(Items from a dataset)

┄┄┄┄┄┄┄┄┄┄┄┄┄┄┄┄┄┄┄┄

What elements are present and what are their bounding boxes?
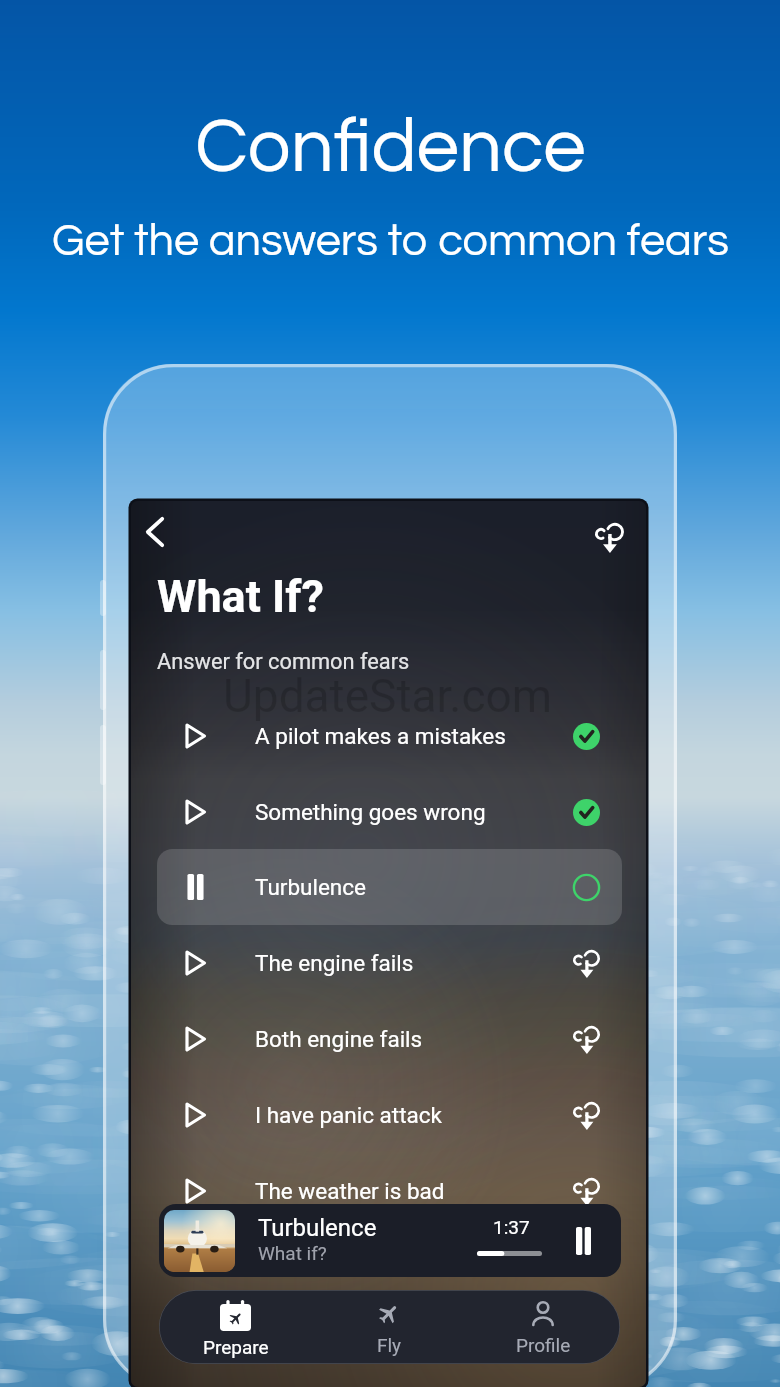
staticText: Turbulence [258, 1214, 377, 1242]
button[interactable]: The weather is bad [157, 1153, 622, 1229]
staticText: What If? [157, 570, 324, 623]
staticText: The engine fails [255, 950, 414, 976]
staticText: What if? [258, 1242, 327, 1264]
button[interactable]: Prepare [159, 1290, 312, 1364]
button[interactable]: Pause [561, 1213, 605, 1269]
staticText: Both engine fails [255, 1026, 423, 1052]
button[interactable]: I have panic attack [157, 1077, 622, 1153]
staticText: UpdateStar.com [223, 669, 553, 723]
staticText: Fly [377, 1334, 402, 1356]
staticText: A pilot makes a mistakes [255, 723, 506, 749]
staticText: 1:37 [493, 1216, 530, 1238]
staticText: Confidence [195, 109, 586, 187]
button[interactable]: Back [131, 508, 179, 556]
staticText: I have panic attack [255, 1102, 442, 1128]
staticText: Something goes wrong [255, 799, 486, 825]
button[interactable]: Turbulence [157, 849, 622, 925]
button[interactable]: Fly [312, 1290, 466, 1364]
staticText: Turbulence [255, 874, 366, 900]
button[interactable]: A pilot makes a mistakes [157, 698, 622, 774]
staticText: Answer for common fears [157, 649, 410, 675]
button[interactable]: Turbulence [159, 1204, 621, 1277]
staticText: Prepare [203, 1336, 269, 1358]
staticText: Get the answers to common fears [52, 218, 729, 264]
button[interactable]: Profile [466, 1290, 620, 1364]
staticText: Profile [516, 1334, 571, 1356]
button[interactable]: The engine fails [157, 925, 622, 1001]
staticText: The weather is bad [255, 1178, 445, 1204]
button[interactable]: Download all [585, 513, 633, 561]
button[interactable]: Both engine fails [157, 1001, 622, 1077]
button[interactable]: Something goes wrong [157, 774, 622, 850]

┄┄┄┄┄┄┄┄┄┄┄┄┄┄┄┄┄┄┄┄

= EXERCISE BRIEF =
What you output should match the records line for line, minus the pictures.

= OUTPUT OF THE EXERCISE =
What elements are present and what are their bounding boxes?
staticText: Turbulence [258, 1214, 377, 1242]
button[interactable]: The weather is bad [157, 1153, 622, 1229]
staticText: What If? [157, 570, 324, 623]
staticText: The engine fails [255, 950, 414, 976]
staticText: What if? [258, 1242, 327, 1264]
button[interactable]: Prepare [159, 1290, 312, 1364]
button[interactable]: Pause [561, 1213, 605, 1269]
staticText: Both engine fails [255, 1026, 423, 1052]
button[interactable]: I have panic attack [157, 1077, 622, 1153]
staticText: UpdateStar.com [223, 669, 553, 723]
staticText: Fly [377, 1334, 402, 1356]
staticText: A pilot makes a mistakes [255, 723, 506, 749]
staticText: 1:37 [493, 1216, 530, 1238]
staticText: Confidence [195, 109, 586, 187]
button[interactable]: Back [131, 508, 179, 556]
staticText: I have panic attack [255, 1102, 442, 1128]
staticText: Something goes wrong [255, 799, 486, 825]
button[interactable]: Turbulence [157, 849, 622, 925]
button[interactable]: Fly [312, 1290, 466, 1364]
staticText: Turbulence [255, 874, 366, 900]
button[interactable]: A pilot makes a mistakes [157, 698, 622, 774]
staticText: Answer for common fears [157, 649, 410, 675]
button[interactable]: Turbulence [159, 1204, 621, 1277]
staticText: Prepare [203, 1336, 269, 1358]
staticText: Get the answers to common fears [52, 218, 729, 264]
button[interactable]: Profile [466, 1290, 620, 1364]
staticText: Profile [516, 1334, 571, 1356]
button[interactable]: The engine fails [157, 925, 622, 1001]
staticText: The weather is bad [255, 1178, 445, 1204]
button[interactable]: Download all [585, 513, 633, 561]
button[interactable]: Both engine fails [157, 1001, 622, 1077]
button[interactable]: Something goes wrong [157, 774, 622, 850]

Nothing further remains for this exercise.